Dr Woodsock is also an Associate Investigator of the ARC Centre of Excellence for Mathematical and Statistical Frontiers (ACEMS) and frequently writes for The Conversation. You can find one of his articles on probability right here.


What is the Monty Hall problem?

Named after the host of U.S. game show, Let’s Make A Deal, it was kicking around long before it appeared on Brooklyn Nine-Nine.

It goes a little something like this:

You’re on a game show where you’re presented with a choice of 3 doors.

Behind 1 of the doors there’s a car, behind the other 2 doors are goats.

Let’s say you pick door number 1 but don’t open it yet. The host, who knows what is behind each door, opens door number 3, which reveals a goat.

The host then asks if you want to switch your choice to door number 2. Is it to your advantage to change your choice?


What does the show say?

In Brooklyn Nine-Nine everyone but Holt says that you have a better chance of winning the car if you switch your choice.

But some of us less mathematically minded people (including myself) had a little trouble wrapping their heads around why.


So why is it better to switch your choice?

This is what Dr Woodcock had to say about it:

“The critical fact at the heart of many people’s confusion is that the host knows where the car is. As such, the host’s response to the initial choice is giving the contestant additional information.

If one door randomly popped open instead there would be no advantage to switching choice. In this alternate case, we would be correct to stick with our choice 1/3 of the time, we would be correct to switch 1/3 of the time and the game would have been ruined (by the car being revealed) 1/3 of the time.

But this is not the case in the Monty Hall problem. The host’s decision of which door to open mean that the game is never ruined by revealing the location of the car.

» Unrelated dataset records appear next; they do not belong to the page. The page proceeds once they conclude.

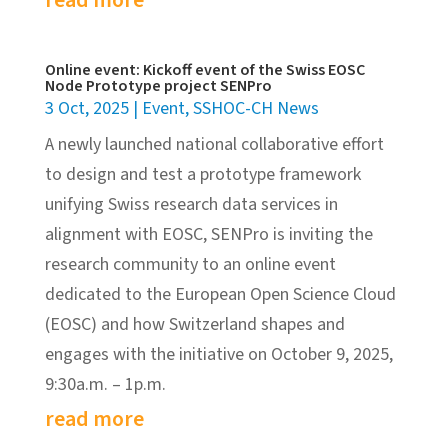
Online event: Kickoff event of the Swiss EOSC
Node Prototype project SENPro
3 Oct, 2025
|
Event
,
SSHOC-CH News
A newly launched national collaborative effort
to design and test a prototype framework
unifying Swiss research data services in
alignment with EOSC, SENPro is inviting the
research community to an online event
dedicated to the European Open Science Cloud
(EOSC) and how Switzerland shapes and
engages with the initiative on October 9, 2025,
9:30a.m. – 1p.m.
read more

The shortest explanation is the simplest. The only way that sticking with your original choice is the right option is if you chose correctly initially. This happens 1/3 of the time. If you chose a losing option initially, the right option is to switch. This happens 2/3 of the time.”

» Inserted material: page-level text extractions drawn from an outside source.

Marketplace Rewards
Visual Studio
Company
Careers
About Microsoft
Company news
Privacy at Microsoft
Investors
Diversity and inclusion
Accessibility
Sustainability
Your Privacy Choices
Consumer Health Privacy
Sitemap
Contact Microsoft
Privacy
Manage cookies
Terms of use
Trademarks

I want a more in-depth explainer

If you’re looking for a longer explainer, Dr Woodcock is more than happy to oblige.

He was kind enough to provide a number of scenarios to further demonstrate why switching offers you a 2/3 chance of winning, while sticking with your original choice only gives you a 1/3 chance.

“An issue people sometimes overlook is that the host of the show has two options if the contestant chooses the car initially (either of the two goats could be revealed) but only one option if the contestant chooses a goat initially.

The host needs some way of deciding between these two options. One way to picture this is for the host to label the goats as Goat A and Goat B and always open the door to reveal Goat B when both options are available.

With three options (Car, Goat A, Goat B) behind the three doors, there are six equally likely permutations for the layout – three choices for behind the first door, multiplied by two remaining choices for the second door, multiplied by one remaining choice for the third door.”

When the contestant chooses one door and the host opens one losing door, we see that three of the six options are eliminated. This also reveals that there is only one scenario where sticking with the original choice is correct.

Say, for example, that the contestant initially chooses Door One and the host then opens Door Two. This eliminates both Scenario Three and Scenario Four (as we have seen a goat behind Door Two and hence it does not contain the car) and also eliminates Scenario Six – as the host would not have revealed Goat B when the option to show Goat A still existed.

Of the three equally likely scenarios left, two of them have switching as the better option.”

So there you have it – while you still could win the car by sticking to your original choice, sheer probability dictates that you’re more likely to win if you switch.

A big thanks to Dr Stephen Woodcock and UTS for the explainer and ensuring the my eyes no longer glaze over when I try to work this out in my head.

This post was originally published on November 6, 2019.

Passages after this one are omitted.